RELATION OF THE CREDIBLE OBJECT AND THE CREDITIVE SUBJECT.

Let us begin with a child, or a simple, uneducated adult, who is in a state of perpetual childhood as regards scientific knowledge. Let us take him as a creditive subject or Christian believer, with the credible object or Catholic faith in contact with his reason from its earliest dawn. Before proceeding formally to analyze his creditive act, we will illustrate it by a supposed case.

Let us suppose that, when our Lord Jesus Christ was upon earth, he went to visit a pagan in order to instruct him in the truths of religion. We will suppose him to be intelligent, upright, and sincere, with as much knowledge of religious truth as was ordinarily attainable through the heathen tradition. Let us suppose him to receive the instructions of Christ with faith, to be baptized, and to remain ever after a firm and undoubting [{147}] believer in the Christian doctrine. Now by what process does he attain a rational certitude of the truth of the revelation made by the lips of Christ?

In the first place, the human wisdom and virtue of our Lord are intelligible to him by the human nature common to both, and in proportion to his own personal wisdom and goodness. Having in himself, by virtue of his human nature, the essential type of human goodness, he is able to recognize the excellence of one in whom it is carried to its highest possible perfection. The human perfection visible in Jesus Christ predisposes him to believe his testimony. The testimony that Jesus Christ bears of himself is that he is the Son of God. This declaration includes two propositions. The chief term of the first proposition is "God." The chief term of the second proposition is "Jesus Christ." The first term includes all that can be understood by the light of reason concerning the Creator and his creative act. The second term includes all that can be apprehended by the light of faith concerning the interior relations of God, the incarnation of the Son, or Word, the entire supernatural order included in it, and the entire doctrine revealed by Christ. The idea expressed by the first term is already in the mind of the pagan, as the first and constitutive principle of his reason. His reflective consciousness of this idea and his ability to make a correct and complete explication of its contents are very imperfect. But when the distinct affirmation and explication of the idea of God are made to him by one who possesses a perfect knowledge of God, he has an immediate and certain perception of the truth of the conception thus acquired by his intelligence. God has already affirmed himself to his reason, and Christ, in affirming God to his intellect, has only repeated and manifested by sensible images, and in distinct, unerring language, this original affirmation.

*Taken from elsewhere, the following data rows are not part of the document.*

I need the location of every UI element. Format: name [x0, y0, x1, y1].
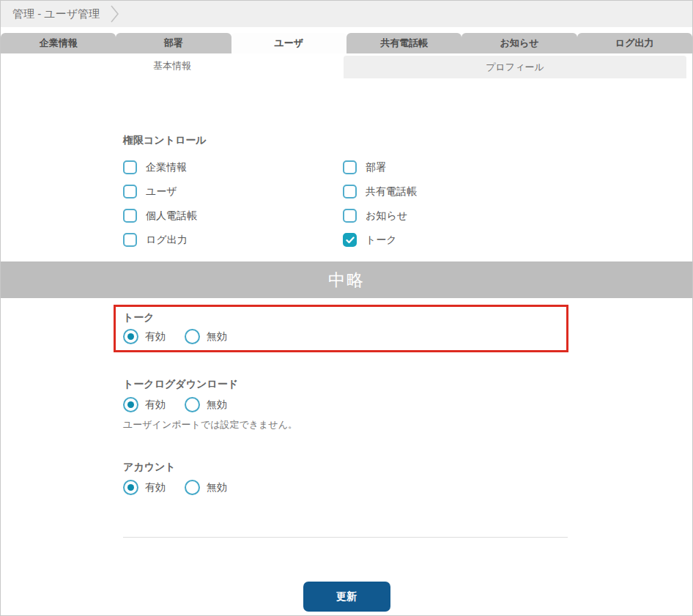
checkbox-box [123, 209, 137, 223]
checkbox-department[interactable]: 部署 [343, 160, 563, 174]
talk-log-download-setting: トークログダウンロード 有効 無効 ユーザインポートでは設定できません。 [123, 378, 692, 431]
radio-label: 無効 [207, 398, 227, 412]
talk-radio-enabled[interactable]: 有効 [123, 329, 166, 344]
main-tabs: 企業情報 部署 ユーザ 共有電話帳 お知らせ ログ出力 [1, 33, 692, 53]
checkbox-user[interactable]: ユーザ [123, 185, 343, 198]
chevron-right-icon [110, 4, 119, 23]
radio-label: 無効 [207, 330, 227, 344]
footer-divider [123, 537, 568, 538]
checkbox-notice[interactable]: お知らせ [343, 209, 563, 223]
talk-log-download-radio-group: 有効 無効 [123, 397, 692, 412]
checkbox-label: 部署 [366, 161, 386, 174]
tab-company-info[interactable]: 企業情報 [1, 33, 116, 53]
checkbox-box [343, 185, 357, 198]
tab-log-output[interactable]: ログ出力 [577, 33, 692, 53]
checkbox-label: トーク [366, 234, 397, 247]
checkbox-box [123, 160, 137, 174]
checkbox-box-checked [343, 233, 357, 247]
account-setting: アカウント 有効 無効 [123, 461, 692, 495]
user-management-page: 管理 - ユーザ管理 企業情報 部署 ユーザ 共有電話帳 お知らせ ログ出力 基… [0, 0, 693, 616]
checkbox-company-info[interactable]: 企業情報 [123, 160, 343, 174]
radio-label: 無効 [207, 481, 227, 494]
omitted-band-label: 中略 [328, 269, 365, 292]
checkbox-label: お知らせ [366, 209, 407, 223]
tab-department[interactable]: 部署 [116, 33, 231, 53]
talk-setting-highlighted: トーク 有効 無効 [114, 305, 568, 352]
checkbox-shared-phonebook[interactable]: 共有電話帳 [343, 185, 563, 198]
talk-setting-title: トーク [123, 311, 566, 324]
talk-radio-disabled[interactable]: 無効 [185, 329, 227, 344]
tab-user[interactable]: ユーザ [231, 33, 346, 53]
radio-unselected-icon [185, 329, 200, 344]
talk-log-download-radio-disabled[interactable]: 無効 [185, 397, 227, 412]
checkbox-box [343, 209, 357, 223]
radio-selected-icon [123, 397, 138, 412]
talk-radio-group: 有効 無効 [123, 329, 566, 344]
omitted-band: 中略 [1, 261, 692, 298]
checkbox-box [343, 160, 357, 174]
account-radio-group: 有効 無効 [123, 480, 692, 495]
talk-log-download-title: トークログダウンロード [123, 378, 692, 391]
radio-label: 有効 [145, 330, 166, 344]
talk-log-download-radio-enabled[interactable]: 有効 [123, 397, 166, 412]
breadcrumb[interactable]: 管理 - ユーザ管理 [1, 1, 692, 27]
account-setting-title: アカウント [123, 461, 692, 474]
radio-selected-icon [123, 329, 138, 344]
radio-selected-icon [123, 480, 138, 495]
sub-tabs: 基本情報 プロフィール [1, 53, 692, 78]
checkbox-label: ログ出力 [146, 234, 188, 247]
checkbox-label: 共有電話帳 [366, 185, 417, 198]
permission-checkbox-grid: 企業情報 部署 ユーザ 共有電話帳 個人電話帳 お知らせ ログ出力 [123, 160, 692, 247]
subtab-basic-info[interactable]: 基本情報 [1, 53, 344, 78]
check-icon [346, 237, 355, 244]
checkbox-label: 企業情報 [146, 161, 187, 174]
checkbox-label: 個人電話帳 [146, 209, 197, 223]
checkbox-box [123, 233, 137, 247]
tab-notice[interactable]: お知らせ [462, 33, 577, 53]
subtab-profile[interactable]: プロフィール [344, 56, 686, 78]
radio-unselected-icon [185, 397, 200, 412]
radio-unselected-icon [185, 480, 200, 495]
account-radio-disabled[interactable]: 無効 [185, 480, 227, 495]
permission-control-title: 権限コントロール [123, 134, 692, 147]
talk-log-download-note: ユーザインポートでは設定できません。 [123, 418, 692, 431]
checkbox-personal-phonebook[interactable]: 個人電話帳 [123, 209, 343, 223]
checkbox-box [123, 185, 137, 198]
account-radio-enabled[interactable]: 有効 [123, 480, 166, 495]
breadcrumb-label: 管理 - ユーザ管理 [12, 7, 100, 21]
update-button[interactable]: 更新 [303, 582, 390, 612]
checkbox-log-output[interactable]: ログ出力 [123, 233, 343, 247]
radio-label: 有効 [145, 481, 166, 494]
tab-shared-phonebook[interactable]: 共有電話帳 [346, 33, 462, 53]
radio-label: 有効 [145, 398, 166, 412]
checkbox-talk[interactable]: トーク [343, 233, 563, 247]
checkbox-label: ユーザ [146, 185, 177, 198]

It is otherwise with the affirmation which Christ makes respecting the second term. God does not affirm to his reason by the creative act the internal relations of Father and Son, completed by the third, or Holy Spirit, and therefore, although it is a necessary truth, and in itself intelligible as such, it is not intelligible as a necessary truth to his intellect. The incarnation, redemption, and other mysteries affirmed to him by Christ, are not in themselves necessary truths, but only necessary on the supposition that they have been decreed by God. The certitude of belief in all this second order of truths rests, therefore, entirely on the veracity of God, authenticating the affirmation of his own divine mission made by Jesus Christ. We must, therefore, suppose that this affirmation is made to the mind of the pagan with such clear and unmistakable evidence of the fact that the veracity of God is pledged to its truth, that it would be irrational to doubt it. Catholic doctrine also requires us to suppose that Christ imparts to him a supernatural grace, as the principle of a divine faith and a divine life based upon it. The nature and effect of this grace must be left for future consideration.

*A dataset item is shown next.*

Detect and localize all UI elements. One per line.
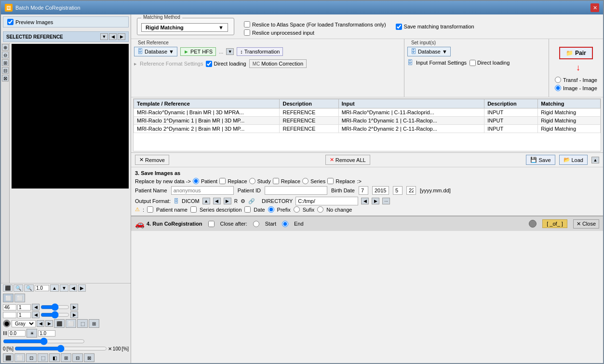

These truths received on the faith of the testimony of the Son of God by the pagan are not, however, entirely unintelligible to his natural reason. We can suppose our Lord removing his difficulties and misapprehensions, showing him that these truths do not contradict reason, but harmonize with it as far as it goes, and pointing out to him certain analogies in the natural order which render them partially apprehensible by his intellect. Thus, while his mind cannot penetrate into the substance of these mysteries, or grasp the intrinsic reason of them after the mode of natural knowledge, it can nevertheless see them indirectly, as reflected in the natural order, and by resemblance, and rests its undoubting belief of them on the revelation made by Jesus Christ, attested by the veracity of God.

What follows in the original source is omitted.